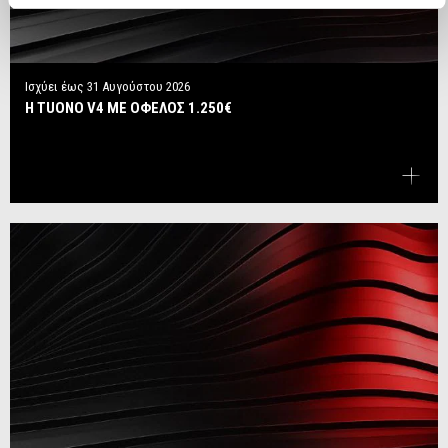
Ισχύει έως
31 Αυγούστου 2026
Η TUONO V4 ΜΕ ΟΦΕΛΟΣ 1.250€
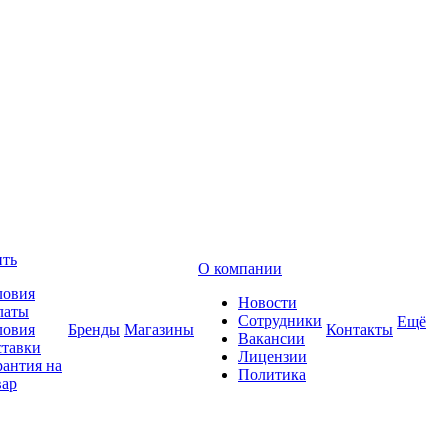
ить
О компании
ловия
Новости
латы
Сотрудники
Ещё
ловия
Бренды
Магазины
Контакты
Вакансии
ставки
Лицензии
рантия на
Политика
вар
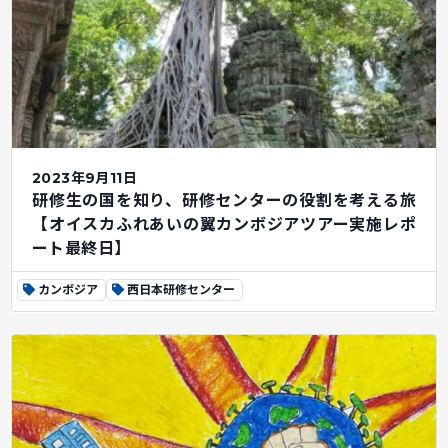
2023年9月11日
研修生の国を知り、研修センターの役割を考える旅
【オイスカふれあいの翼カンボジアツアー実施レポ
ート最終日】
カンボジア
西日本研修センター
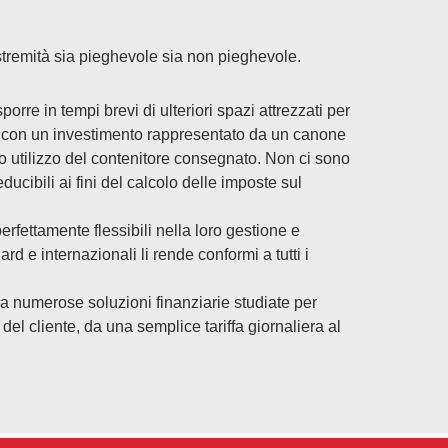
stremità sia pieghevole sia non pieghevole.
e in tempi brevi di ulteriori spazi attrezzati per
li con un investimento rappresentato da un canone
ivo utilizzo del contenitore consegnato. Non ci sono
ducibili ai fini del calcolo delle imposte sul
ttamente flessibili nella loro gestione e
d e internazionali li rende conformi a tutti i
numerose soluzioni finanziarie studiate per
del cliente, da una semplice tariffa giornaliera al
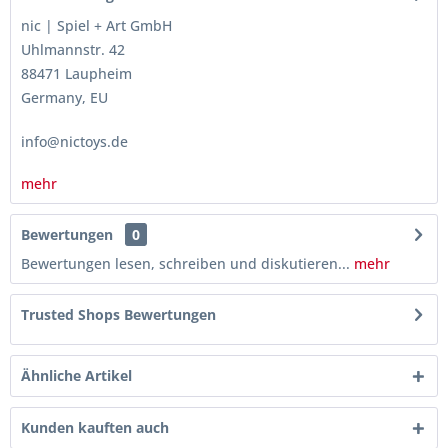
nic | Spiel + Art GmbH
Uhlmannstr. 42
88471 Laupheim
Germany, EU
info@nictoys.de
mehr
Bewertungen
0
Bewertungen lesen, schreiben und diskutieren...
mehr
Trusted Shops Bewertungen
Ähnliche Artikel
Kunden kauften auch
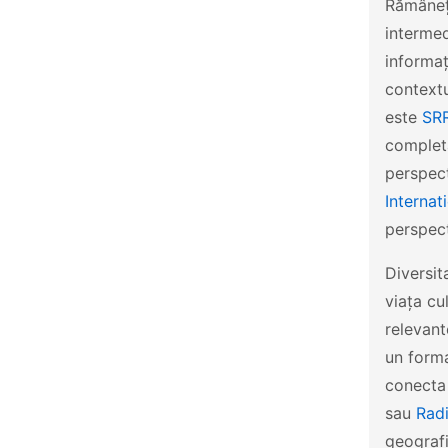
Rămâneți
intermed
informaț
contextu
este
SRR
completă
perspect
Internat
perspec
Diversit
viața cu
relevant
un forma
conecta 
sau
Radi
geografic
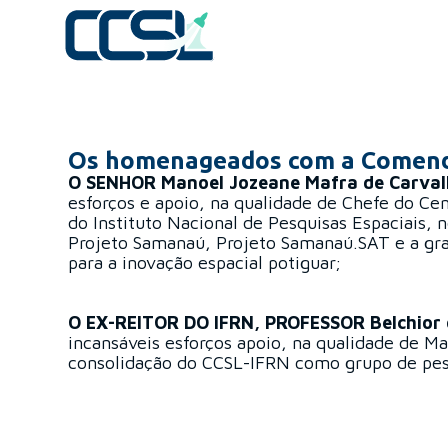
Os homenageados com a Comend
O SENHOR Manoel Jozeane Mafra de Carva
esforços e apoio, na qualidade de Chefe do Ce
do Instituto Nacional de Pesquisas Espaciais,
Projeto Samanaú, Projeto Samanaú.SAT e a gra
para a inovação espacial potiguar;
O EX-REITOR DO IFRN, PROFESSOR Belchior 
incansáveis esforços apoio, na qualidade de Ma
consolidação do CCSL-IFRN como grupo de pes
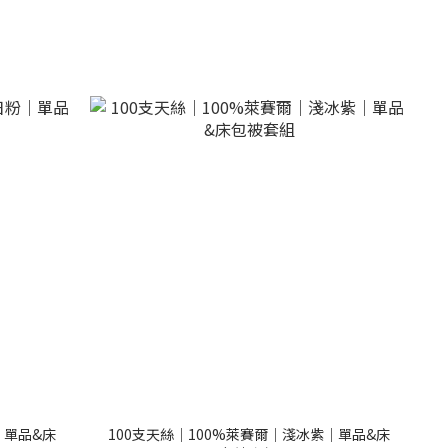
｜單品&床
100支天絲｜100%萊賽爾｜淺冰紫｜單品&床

* * *

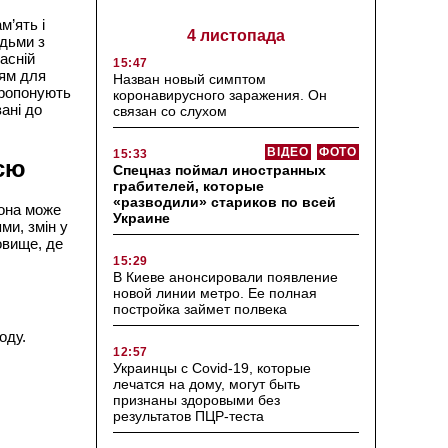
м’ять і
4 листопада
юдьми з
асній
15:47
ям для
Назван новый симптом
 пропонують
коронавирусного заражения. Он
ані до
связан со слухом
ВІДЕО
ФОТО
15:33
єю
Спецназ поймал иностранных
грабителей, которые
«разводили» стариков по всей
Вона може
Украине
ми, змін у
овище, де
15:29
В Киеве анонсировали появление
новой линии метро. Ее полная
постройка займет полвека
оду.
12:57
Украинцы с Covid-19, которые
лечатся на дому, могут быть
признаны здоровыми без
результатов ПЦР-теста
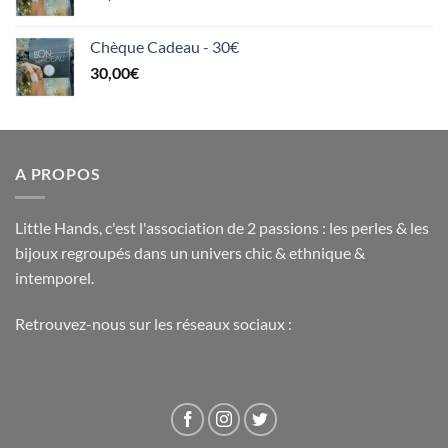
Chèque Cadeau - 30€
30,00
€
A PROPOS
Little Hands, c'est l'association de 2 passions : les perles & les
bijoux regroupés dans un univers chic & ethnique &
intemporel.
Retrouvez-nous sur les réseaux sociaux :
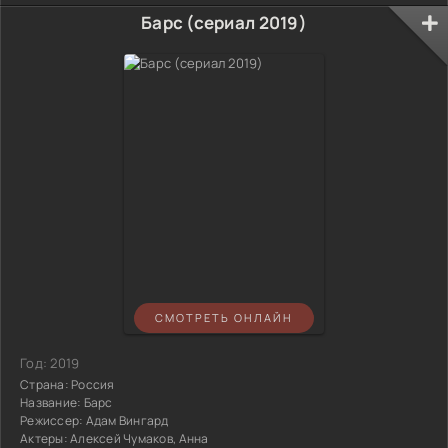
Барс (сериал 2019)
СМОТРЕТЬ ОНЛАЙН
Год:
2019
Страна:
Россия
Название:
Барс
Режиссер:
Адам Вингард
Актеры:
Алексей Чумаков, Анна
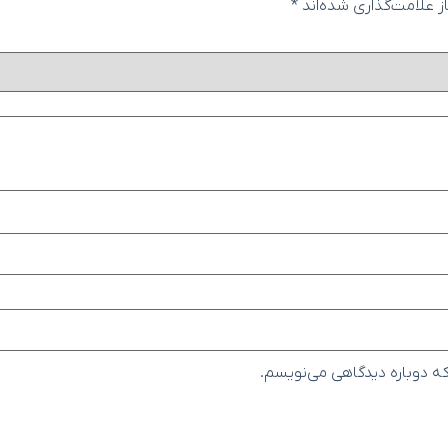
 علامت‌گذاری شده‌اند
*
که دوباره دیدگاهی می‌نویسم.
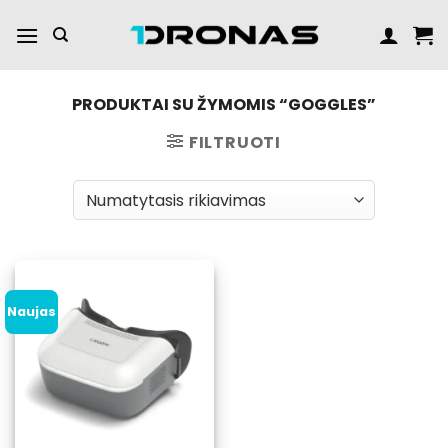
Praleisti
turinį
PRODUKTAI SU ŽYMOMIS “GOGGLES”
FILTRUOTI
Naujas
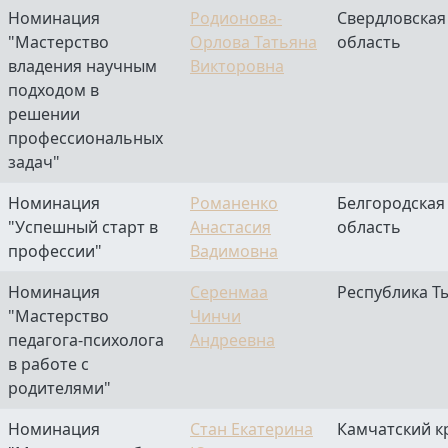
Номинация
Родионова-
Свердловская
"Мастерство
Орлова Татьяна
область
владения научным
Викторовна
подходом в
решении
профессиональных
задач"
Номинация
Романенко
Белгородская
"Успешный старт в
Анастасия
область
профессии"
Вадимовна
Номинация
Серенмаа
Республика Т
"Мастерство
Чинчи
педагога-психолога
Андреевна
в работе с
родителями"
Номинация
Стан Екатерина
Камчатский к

==

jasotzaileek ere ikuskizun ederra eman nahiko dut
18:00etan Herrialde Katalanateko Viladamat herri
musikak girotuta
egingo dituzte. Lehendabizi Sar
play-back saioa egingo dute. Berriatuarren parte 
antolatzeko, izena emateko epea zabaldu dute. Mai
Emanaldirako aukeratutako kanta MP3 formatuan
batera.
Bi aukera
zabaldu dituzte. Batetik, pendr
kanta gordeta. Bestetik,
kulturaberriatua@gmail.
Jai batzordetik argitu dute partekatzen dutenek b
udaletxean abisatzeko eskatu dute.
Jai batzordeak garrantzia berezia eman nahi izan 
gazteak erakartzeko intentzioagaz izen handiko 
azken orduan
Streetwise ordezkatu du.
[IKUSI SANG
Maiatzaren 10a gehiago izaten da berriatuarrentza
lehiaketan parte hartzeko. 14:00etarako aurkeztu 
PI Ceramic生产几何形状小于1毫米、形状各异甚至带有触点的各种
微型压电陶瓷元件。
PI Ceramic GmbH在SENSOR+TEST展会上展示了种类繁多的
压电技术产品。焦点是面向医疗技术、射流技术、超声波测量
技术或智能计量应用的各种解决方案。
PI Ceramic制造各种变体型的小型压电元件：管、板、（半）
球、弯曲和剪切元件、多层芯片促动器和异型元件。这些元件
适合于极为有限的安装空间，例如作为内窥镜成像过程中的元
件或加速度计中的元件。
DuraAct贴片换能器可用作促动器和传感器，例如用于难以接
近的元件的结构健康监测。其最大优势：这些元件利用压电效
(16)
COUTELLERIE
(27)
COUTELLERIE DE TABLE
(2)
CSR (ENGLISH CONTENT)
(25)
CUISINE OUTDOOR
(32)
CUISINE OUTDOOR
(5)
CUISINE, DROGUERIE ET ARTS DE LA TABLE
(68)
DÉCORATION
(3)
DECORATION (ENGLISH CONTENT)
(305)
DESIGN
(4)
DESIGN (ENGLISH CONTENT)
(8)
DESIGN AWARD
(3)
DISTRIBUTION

PROBLEM TO SOLVE: Your answer should be one number: how many lines in the material hold the word "zabaldu".

ANSWER TO THE EXERCISE: 2